The Conv1dTwoLayer kernel is analogous to a three-layer convolutional neural network; it applies a set of random filters to the input, applies ReLU activation and global maxpooling, then uses the resulting features as input to an RBF kernel. You can control the number of random filters using the “init_rffs” option. A larger value for “init_rffs” will make the model slower but improve accuracy (albeit with diminishing returns).

If we have a sequence (or time series) of length N and k = conv_width, to measure the similarity of two sequences A and B, the Conv1dMatern, Conv1dRBF and Conv1dCauchy take all the length k subsequences of A and for each length k subsequence in A, evaluate an RBF or Cauchy or Matern kernel on it against all length d subsequences in B. The net similarity is the sum across all of these. If implemented as described, of course, this kernel would be extremely inefficient. In xGPR, however, we implement this kernel in such a way we can achieve linear scaling in both number of datapoints and sequence length.

Be aware that these convolution kernels are slower than fixed-vector input kernels, especially for long sequences, because to avoid using excessive memory, the convolutions are performed in batches (rather than all at once). As a compensating factor, they frequently need fewer random features to achieve good performance.

When using any of these kernels, you are required to supply sequence_lengths when building a dataset or doing inference. This is the number of elements in each sequence. xGPR uses this information to mask out any zero-padding you may have applied to make all the sequences the same length.

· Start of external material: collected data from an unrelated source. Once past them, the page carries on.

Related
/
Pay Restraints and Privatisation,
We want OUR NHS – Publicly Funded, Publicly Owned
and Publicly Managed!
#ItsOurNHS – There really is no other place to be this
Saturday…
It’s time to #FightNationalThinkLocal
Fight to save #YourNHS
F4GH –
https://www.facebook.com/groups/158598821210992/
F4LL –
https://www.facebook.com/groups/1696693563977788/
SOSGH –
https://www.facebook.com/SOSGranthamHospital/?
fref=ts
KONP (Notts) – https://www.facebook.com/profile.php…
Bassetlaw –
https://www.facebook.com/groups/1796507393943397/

Note that all except the Conv1dTwoLayer kernel offer averaging as an option. What this means is as follows. The Conv1dRBF kernel computes the similarity of two graphs for convolution width k with \(L_1\) elements in sequence 1, \(L_2\) elements in sequence 2 as:

\[k(x_1, x_2) = \sum_i^{L_1 - k + 1} \sum_j^{L_2 - k + 1} e^{\sigma ||x_1[i:i+k] - x_2[j:j+k]||^2}\]

Cauchy and Matern are the same except with Cauchy and Matern kernels substituted.

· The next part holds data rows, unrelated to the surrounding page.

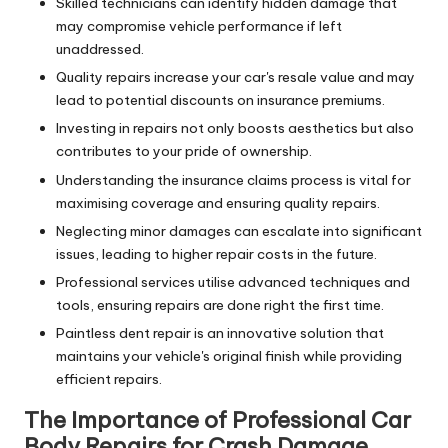
Skilled technicians can identify hidden damage that
may compromise vehicle performance if left
unaddressed.
Quality repairs increase your car's resale value and may
lead to potential discounts on insurance premiums.
Investing in repairs not only boosts aesthetics but also
contributes to your pride of ownership.
Understanding the insurance claims process is vital for
maximising coverage and ensuring quality repairs.
Neglecting minor damages can escalate into significant
issues, leading to higher repair costs in the future.
Professional services utilise advanced techniques and
tools, ensuring repairs are done right the first time.
Paintless dent repair is an innovative solution that
maintains your vehicle's original finish while providing
efficient repairs.
The Importance of Professional Car
Body Repairs for Crash Damage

Notice that if \(K_1 = L_1 - k + 1\), this is actually performing \(K_1 * K_2\) k-mer comparisons between the two, so the result will be larger when the sequences are longer. We can compensate for this by dividing by \(K_1 * K_2\), which is full averaging, or dividing by \(\sqrt{K_1 * K_2}\), which is sqrt averaging. Averaging is helpful if the property you are trying to predict does not depend on sequence length. It is counterproductive if sequence length actually is important.

Usually the validation set performance difference between Conv1dMatern, Conv1dCauchy and Conv1dRBF is small; if this is your primary concern, we recommend defaulting to Conv1dRBF and experimenting with the others if desired to see if some small further performance achievement can be obtained. Conv1dTwoLayer by contrast can sometimes perform significantly better (or worse) than these other options.